Stored items:
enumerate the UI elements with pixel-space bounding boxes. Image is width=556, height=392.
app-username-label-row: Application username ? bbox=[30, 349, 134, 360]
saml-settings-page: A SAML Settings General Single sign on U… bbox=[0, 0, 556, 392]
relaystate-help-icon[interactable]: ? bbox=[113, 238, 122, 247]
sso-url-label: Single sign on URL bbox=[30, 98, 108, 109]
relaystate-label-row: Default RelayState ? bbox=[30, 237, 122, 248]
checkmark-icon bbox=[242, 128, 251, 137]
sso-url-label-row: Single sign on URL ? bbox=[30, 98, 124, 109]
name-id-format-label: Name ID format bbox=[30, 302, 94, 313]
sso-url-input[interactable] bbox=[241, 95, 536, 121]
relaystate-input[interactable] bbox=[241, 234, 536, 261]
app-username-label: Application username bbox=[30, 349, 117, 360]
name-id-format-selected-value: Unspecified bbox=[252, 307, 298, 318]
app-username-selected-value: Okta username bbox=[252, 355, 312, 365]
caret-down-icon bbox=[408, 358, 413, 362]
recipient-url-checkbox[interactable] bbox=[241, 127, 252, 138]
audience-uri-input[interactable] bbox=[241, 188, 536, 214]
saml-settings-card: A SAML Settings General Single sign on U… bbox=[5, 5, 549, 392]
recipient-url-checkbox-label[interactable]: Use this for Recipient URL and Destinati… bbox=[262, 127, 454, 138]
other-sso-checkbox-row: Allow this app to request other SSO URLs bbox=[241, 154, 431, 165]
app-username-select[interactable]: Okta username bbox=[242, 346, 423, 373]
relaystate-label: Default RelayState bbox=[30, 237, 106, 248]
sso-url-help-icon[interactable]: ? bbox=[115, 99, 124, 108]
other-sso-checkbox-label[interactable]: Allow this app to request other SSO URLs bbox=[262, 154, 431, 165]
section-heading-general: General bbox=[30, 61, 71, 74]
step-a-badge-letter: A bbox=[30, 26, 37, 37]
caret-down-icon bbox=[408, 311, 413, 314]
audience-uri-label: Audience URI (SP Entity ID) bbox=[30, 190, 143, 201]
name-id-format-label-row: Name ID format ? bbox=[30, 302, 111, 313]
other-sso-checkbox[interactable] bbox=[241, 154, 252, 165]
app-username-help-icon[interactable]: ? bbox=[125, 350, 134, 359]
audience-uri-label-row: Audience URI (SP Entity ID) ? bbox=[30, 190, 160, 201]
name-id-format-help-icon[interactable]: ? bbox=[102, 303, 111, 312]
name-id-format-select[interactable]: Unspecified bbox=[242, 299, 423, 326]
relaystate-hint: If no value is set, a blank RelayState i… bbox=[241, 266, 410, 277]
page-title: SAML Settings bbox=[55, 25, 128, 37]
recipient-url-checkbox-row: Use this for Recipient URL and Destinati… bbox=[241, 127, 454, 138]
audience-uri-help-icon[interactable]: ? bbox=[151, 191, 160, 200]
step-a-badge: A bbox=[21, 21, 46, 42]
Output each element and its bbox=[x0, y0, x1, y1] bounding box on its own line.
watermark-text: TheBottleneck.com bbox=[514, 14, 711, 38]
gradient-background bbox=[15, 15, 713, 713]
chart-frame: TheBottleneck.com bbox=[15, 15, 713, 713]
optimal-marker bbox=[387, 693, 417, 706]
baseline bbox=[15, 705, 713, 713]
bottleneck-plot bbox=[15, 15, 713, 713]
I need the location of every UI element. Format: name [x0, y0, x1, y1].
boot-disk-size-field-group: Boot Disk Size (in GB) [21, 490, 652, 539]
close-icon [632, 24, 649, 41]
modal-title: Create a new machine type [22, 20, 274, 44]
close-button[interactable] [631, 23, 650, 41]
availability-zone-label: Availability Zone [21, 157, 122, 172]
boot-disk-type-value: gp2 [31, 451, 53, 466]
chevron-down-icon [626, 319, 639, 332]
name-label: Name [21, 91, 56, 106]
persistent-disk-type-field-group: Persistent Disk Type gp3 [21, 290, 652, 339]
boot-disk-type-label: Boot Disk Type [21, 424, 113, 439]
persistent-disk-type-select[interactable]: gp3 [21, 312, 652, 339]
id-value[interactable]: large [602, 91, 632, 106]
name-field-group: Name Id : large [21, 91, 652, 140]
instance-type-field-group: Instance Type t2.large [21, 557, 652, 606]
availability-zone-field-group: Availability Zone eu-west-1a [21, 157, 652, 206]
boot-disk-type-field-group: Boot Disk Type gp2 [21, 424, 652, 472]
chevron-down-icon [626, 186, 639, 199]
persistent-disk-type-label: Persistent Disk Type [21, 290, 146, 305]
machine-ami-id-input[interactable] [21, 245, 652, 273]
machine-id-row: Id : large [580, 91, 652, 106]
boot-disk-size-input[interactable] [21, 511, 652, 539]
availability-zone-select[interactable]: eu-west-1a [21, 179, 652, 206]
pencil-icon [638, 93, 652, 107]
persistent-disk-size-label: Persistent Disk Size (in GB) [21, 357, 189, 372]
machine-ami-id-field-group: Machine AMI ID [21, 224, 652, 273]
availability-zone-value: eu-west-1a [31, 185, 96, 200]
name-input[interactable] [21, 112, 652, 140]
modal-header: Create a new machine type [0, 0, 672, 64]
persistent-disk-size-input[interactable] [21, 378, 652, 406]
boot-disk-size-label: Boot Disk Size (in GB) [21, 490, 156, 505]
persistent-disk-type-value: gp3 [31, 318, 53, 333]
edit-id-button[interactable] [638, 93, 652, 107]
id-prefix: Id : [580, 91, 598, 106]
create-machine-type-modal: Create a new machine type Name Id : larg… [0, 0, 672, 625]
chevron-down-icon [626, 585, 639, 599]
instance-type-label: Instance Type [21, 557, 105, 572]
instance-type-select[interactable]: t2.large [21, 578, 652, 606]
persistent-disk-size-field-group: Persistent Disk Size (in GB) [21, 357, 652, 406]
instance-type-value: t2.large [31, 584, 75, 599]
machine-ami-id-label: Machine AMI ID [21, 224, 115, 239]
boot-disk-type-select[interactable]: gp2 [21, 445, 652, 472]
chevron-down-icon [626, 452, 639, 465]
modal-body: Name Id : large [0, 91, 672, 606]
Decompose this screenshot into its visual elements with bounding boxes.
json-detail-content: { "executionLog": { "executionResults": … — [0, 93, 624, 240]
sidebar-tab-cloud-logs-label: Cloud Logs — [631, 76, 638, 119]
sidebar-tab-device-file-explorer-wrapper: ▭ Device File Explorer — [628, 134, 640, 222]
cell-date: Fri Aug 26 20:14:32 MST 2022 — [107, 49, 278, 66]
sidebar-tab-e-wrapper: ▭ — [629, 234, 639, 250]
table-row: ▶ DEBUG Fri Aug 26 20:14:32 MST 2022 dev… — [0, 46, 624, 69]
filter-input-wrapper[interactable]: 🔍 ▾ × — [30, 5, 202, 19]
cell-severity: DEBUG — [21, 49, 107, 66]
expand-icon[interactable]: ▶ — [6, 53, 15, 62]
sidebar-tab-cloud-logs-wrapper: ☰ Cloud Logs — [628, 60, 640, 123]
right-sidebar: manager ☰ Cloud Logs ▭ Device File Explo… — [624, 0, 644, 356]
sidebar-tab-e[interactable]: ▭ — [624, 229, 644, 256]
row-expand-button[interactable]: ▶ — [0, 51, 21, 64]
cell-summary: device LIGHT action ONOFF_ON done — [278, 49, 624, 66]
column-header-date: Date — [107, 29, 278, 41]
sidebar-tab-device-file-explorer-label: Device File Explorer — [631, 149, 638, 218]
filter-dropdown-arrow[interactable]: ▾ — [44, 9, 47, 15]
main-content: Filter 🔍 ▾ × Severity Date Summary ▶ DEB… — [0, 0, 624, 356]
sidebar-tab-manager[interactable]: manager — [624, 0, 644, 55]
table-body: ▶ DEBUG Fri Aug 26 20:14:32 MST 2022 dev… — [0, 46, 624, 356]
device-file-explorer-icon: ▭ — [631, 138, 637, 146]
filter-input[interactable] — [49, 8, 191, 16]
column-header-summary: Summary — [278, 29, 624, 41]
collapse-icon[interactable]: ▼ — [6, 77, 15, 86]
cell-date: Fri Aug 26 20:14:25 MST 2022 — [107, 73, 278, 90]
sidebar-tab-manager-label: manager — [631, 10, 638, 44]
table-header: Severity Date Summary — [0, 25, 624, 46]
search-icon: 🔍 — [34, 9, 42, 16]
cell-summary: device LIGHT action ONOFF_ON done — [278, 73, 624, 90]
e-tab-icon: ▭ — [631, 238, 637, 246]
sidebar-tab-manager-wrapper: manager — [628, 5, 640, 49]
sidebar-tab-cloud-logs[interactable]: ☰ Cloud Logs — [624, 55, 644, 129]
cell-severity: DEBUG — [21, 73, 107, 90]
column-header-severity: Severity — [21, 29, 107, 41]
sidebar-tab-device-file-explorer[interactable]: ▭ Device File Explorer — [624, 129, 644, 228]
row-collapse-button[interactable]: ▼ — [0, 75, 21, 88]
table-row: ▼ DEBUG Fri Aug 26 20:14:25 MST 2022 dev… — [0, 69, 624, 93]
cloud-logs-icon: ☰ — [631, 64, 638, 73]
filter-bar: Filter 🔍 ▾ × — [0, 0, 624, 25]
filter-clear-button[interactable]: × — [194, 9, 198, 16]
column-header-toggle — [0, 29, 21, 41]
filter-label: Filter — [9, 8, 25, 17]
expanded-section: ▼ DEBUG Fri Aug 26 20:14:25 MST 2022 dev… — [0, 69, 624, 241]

● **The problem**
Look over the data above and show each line that contains "LIGHT".

● **Solution to the exercise**
cell-summary: device LIGHT action ONOFF_ON done — [278, 49, 624, 66]
cell-summary: device LIGHT action ONOFF_ON done — [278, 73, 624, 90]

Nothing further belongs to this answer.